- [Work instructions]: From the records below, please print only the lines from the one containing "ion Award is" through the one containing "Recommended by", both included. Skip the pictures.
==========
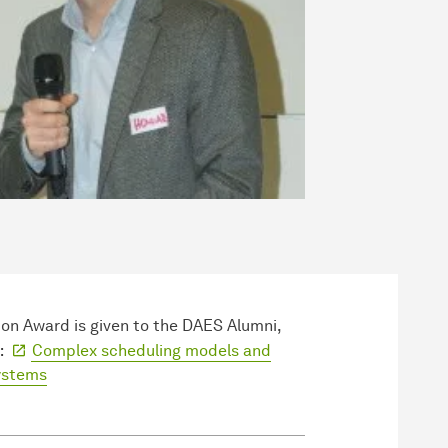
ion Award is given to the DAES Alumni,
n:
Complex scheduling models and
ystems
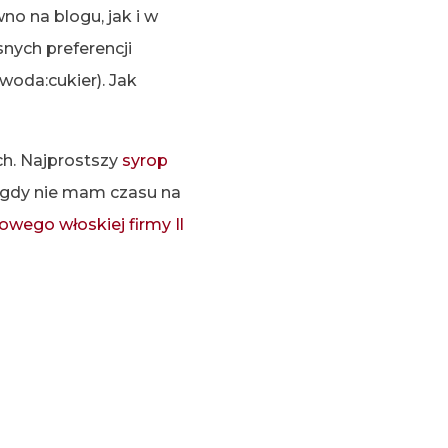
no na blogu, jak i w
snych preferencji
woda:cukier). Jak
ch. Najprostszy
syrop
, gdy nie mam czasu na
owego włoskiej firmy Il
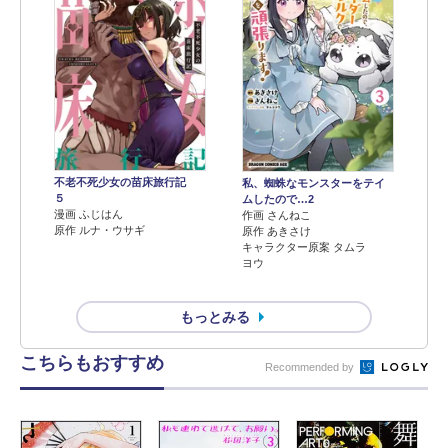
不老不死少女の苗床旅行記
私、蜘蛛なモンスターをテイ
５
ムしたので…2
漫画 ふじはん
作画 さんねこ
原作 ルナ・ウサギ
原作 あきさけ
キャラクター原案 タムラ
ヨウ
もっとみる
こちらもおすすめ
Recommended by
==========
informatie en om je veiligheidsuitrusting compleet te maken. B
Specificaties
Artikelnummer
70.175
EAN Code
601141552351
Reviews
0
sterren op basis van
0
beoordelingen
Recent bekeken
==========
- [Exercise response]:
ion Award is given to the DAES Alumni,
n:
Complex scheduling models and
ystems
no na blogu, jak i w
snych preferencji
woda:cukier). Jak
ch. Najprostszy
syrop
, gdy nie mam czasu na
owego włoskiej firmy Il
不老不死少女の苗床旅行記
私、蜘蛛なモンスターをテイ
５
ムしたので…2
漫画 ふじはん
作画 さんねこ
原作 ルナ・ウサギ
原作 あきさけ
キャラクター原案 タムラ
ヨウ
もっとみる
こちらもおすすめ
Recommended by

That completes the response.